No, por extraño que parezca no lo hace. Se dirige con paso decidido al Röda Kvarn, y se queda la mayor parte de la película aunque, como es natural, piensa todo el tiempo en Jacob, en lo que va a ocurrir ahora. ¿Va a cortar con ella? ¿Va a darse cuenta Jacob de que Eivor ha traspasado la línea que establecía que es él quien decide? Con un padre como Artur no puede ser de otra manera. La madre está siempre en la cocina, generalmente callada, sólo contesta directamente cuando se dirigen a ella…
Pero si ella vale tan poco para él, si no significa más que la elección de una película un miércoles, prefiere saberlo ahora. No vale tan poco… Claro que no.
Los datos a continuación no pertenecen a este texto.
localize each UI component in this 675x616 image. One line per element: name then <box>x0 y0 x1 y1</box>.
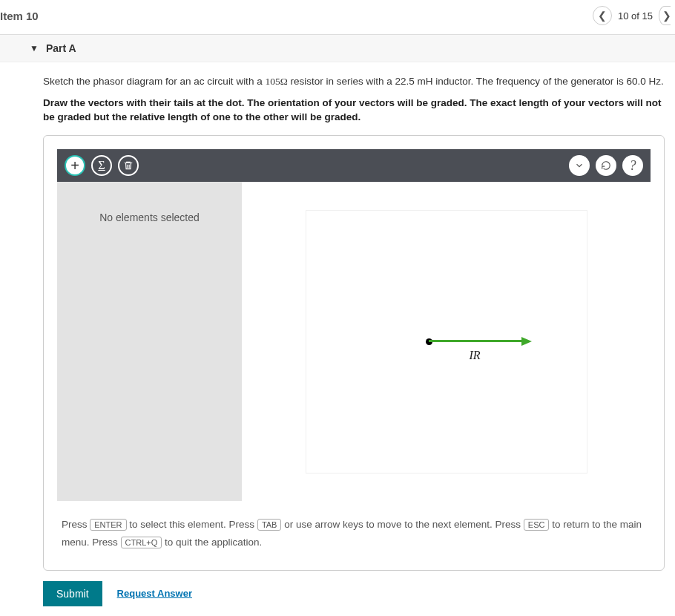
part-header[interactable]: ▼ Part A <box>0 35 675 62</box>
kbd-esc: ESC <box>524 519 550 531</box>
elements-sidebar: No elements selected <box>57 182 242 501</box>
keyboard-hints: Press ENTER to select this element. Pres… <box>57 501 651 557</box>
vector-arrowhead-icon[interactable] <box>521 337 532 346</box>
progress-indicator: 10 of 15 <box>618 10 653 22</box>
drawing-canvas[interactable]: IR <box>242 182 651 501</box>
vector-line[interactable] <box>429 340 524 342</box>
submit-button[interactable]: Submit <box>43 581 102 606</box>
item-title: Item 10 <box>0 10 39 22</box>
options-dropdown-button[interactable] <box>569 155 590 176</box>
prev-button[interactable]: ❮ <box>593 6 612 25</box>
collapse-caret-icon: ▼ <box>30 43 39 53</box>
kbd-ctrlq: CTRL+Q <box>121 537 162 548</box>
next-button[interactable]: ❯ <box>659 6 671 25</box>
sigma-button[interactable]: Σ <box>91 155 112 176</box>
drawing-toolbar: + Σ ? <box>57 149 651 182</box>
question-text: Sketch the phasor diagram for an ac circ… <box>43 74 665 89</box>
request-answer-link[interactable]: Request Answer <box>117 588 192 599</box>
delete-button[interactable] <box>118 155 139 176</box>
kbd-tab: TAB <box>257 519 282 531</box>
part-label: Part A <box>46 42 76 54</box>
reset-button[interactable] <box>596 155 616 176</box>
kbd-enter: ENTER <box>90 519 126 531</box>
instruction-text: Draw the vectors with their tails at the… <box>43 96 665 125</box>
drawing-widget: + Σ ? No eleme <box>43 135 665 571</box>
vector-label: IR <box>470 349 481 362</box>
add-element-button[interactable]: + <box>65 155 85 176</box>
sidebar-empty-text: No elements selected <box>99 212 200 223</box>
help-button[interactable]: ? <box>622 155 643 176</box>
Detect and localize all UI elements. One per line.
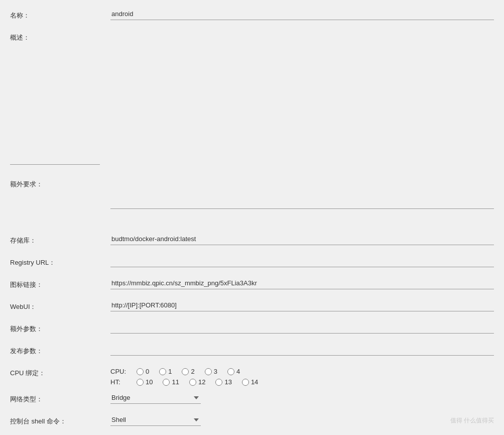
ht-radio-10: 10	[137, 378, 153, 386]
cpu-radio-input-3[interactable]	[205, 368, 212, 375]
network-type-select[interactable]: Bridge Host None	[110, 392, 201, 404]
cpu-radio-input-1[interactable]	[159, 368, 166, 375]
webui-label: WebUI：	[10, 299, 110, 311]
cpu-radio-group: 0 1 2 3	[137, 368, 240, 375]
ht-label: HT:	[110, 378, 129, 386]
repository-input[interactable]	[110, 233, 494, 245]
extra-params-row: 额外参数：	[10, 321, 494, 338]
repository-field	[110, 233, 494, 245]
description-field	[10, 42, 100, 171]
console-shell-label: 控制台 shell 命令：	[10, 414, 110, 426]
cpu-radio-label-4: 4	[236, 368, 240, 375]
cpu-radio-label-2: 2	[191, 368, 194, 375]
cpu-radio-2: 2	[182, 368, 194, 375]
extra-label: 额外要求：	[10, 177, 110, 189]
cpu-radio-label-1: 1	[168, 368, 172, 375]
network-type-label: 网络类型：	[10, 392, 110, 404]
ht-radio-12: 12	[189, 378, 205, 386]
repository-row: 存储库：	[10, 233, 494, 249]
cpu-radio-0: 0	[137, 368, 149, 375]
cpu-radio-input-0[interactable]	[137, 368, 144, 375]
extra-params-field	[110, 321, 494, 334]
extra-textarea[interactable]	[110, 179, 494, 209]
registry-url-row: Registry URL：	[10, 255, 494, 271]
repository-label: 存储库：	[10, 233, 110, 245]
publish-params-label: 发布参数：	[10, 344, 110, 356]
ht-radio-group: 10 11 12 13	[137, 378, 258, 386]
cpu-radio-1: 1	[159, 368, 172, 375]
webui-field	[110, 299, 494, 311]
cpu-row: CPU: 0 1 2	[110, 368, 494, 375]
ht-radio-label-10: 10	[146, 378, 153, 386]
cpu-radio-4: 4	[227, 368, 240, 375]
ht-radio-label-11: 11	[172, 378, 179, 386]
ht-radio-input-12[interactable]	[189, 379, 196, 386]
cpu-label: CPU:	[110, 368, 129, 375]
name-row: 名称：	[10, 8, 494, 24]
publish-params-field	[110, 344, 494, 356]
console-shell-row: 控制台 shell 命令： Shell bash sh	[10, 414, 494, 430]
ht-radio-input-11[interactable]	[163, 379, 170, 386]
name-field	[110, 8, 494, 20]
icon-url-label: 图标链接：	[10, 277, 110, 289]
publish-params-input[interactable]	[110, 344, 494, 356]
network-type-field: Bridge Host None	[110, 392, 494, 404]
icon-url-field	[110, 277, 494, 289]
cpu-bind-label: CPU 绑定：	[10, 366, 110, 378]
watermark: 值得 什么值得买	[450, 416, 494, 425]
cpu-section: CPU: 0 1 2	[110, 366, 494, 386]
form-container: 名称： 概述： 额外要求： 存储库： Registry URL： 图标链接：	[0, 0, 504, 435]
ht-radio-14: 14	[242, 378, 258, 386]
icon-url-row: 图标链接：	[10, 277, 494, 293]
ht-radio-input-14[interactable]	[242, 379, 249, 386]
console-shell-field: Shell bash sh	[110, 414, 494, 426]
webui-row: WebUI：	[10, 299, 494, 315]
registry-url-input[interactable]	[110, 255, 494, 267]
description-row: 概述：	[10, 30, 494, 171]
cpu-radio-input-2[interactable]	[182, 368, 189, 375]
ht-radio-label-13: 13	[224, 378, 231, 386]
ht-radio-label-14: 14	[251, 378, 258, 386]
icon-url-input[interactable]	[110, 277, 494, 289]
ht-radio-input-13[interactable]	[215, 379, 222, 386]
extra-requirements-row: 额外要求：	[10, 177, 494, 227]
registry-url-field	[110, 255, 494, 267]
webui-input[interactable]	[110, 299, 494, 311]
registry-url-label: Registry URL：	[10, 255, 110, 267]
publish-params-row: 发布参数：	[10, 344, 494, 360]
network-type-row: 网络类型： Bridge Host None	[10, 392, 494, 408]
cpu-radio-label-3: 3	[214, 368, 217, 375]
cpu-radio-input-4[interactable]	[227, 368, 234, 375]
cpu-bind-field: CPU: 0 1 2	[110, 366, 494, 386]
ht-radio-input-10[interactable]	[137, 379, 144, 386]
name-input[interactable]	[110, 8, 494, 20]
extra-params-input[interactable]	[110, 321, 494, 334]
description-label: 概述：	[10, 30, 110, 42]
ht-radio-13: 13	[215, 378, 231, 386]
cpu-radio-3: 3	[205, 368, 217, 375]
cpu-bind-row: CPU 绑定： CPU: 0 1	[10, 366, 494, 386]
extra-field	[110, 177, 494, 209]
ht-radio-label-12: 12	[198, 378, 205, 386]
description-textarea[interactable]	[10, 44, 100, 165]
name-label: 名称：	[10, 8, 110, 20]
console-shell-select[interactable]: Shell bash sh	[110, 414, 201, 426]
ht-radio-11: 11	[163, 378, 179, 386]
cpu-radio-label-0: 0	[146, 368, 149, 375]
ht-row: HT: 10 11 12	[110, 378, 494, 386]
extra-params-label: 额外参数：	[10, 321, 110, 334]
Pero no entiende qué pudo causarle tanta risa a Evald Larsson. No es una película para ella, le cuesta concentrarse… Pero si Jacob le pregunta, le mostrará su cara más sonriente. Y él podrá quedarse ahí con su película de guerra…
En la calle, la gente echa mano con torpeza de sus cigarrillos y se pone los abrigos. Jacob no está esperándola. La película del Skandia ha terminado ya, cuando Eivor llega no lo encuentra.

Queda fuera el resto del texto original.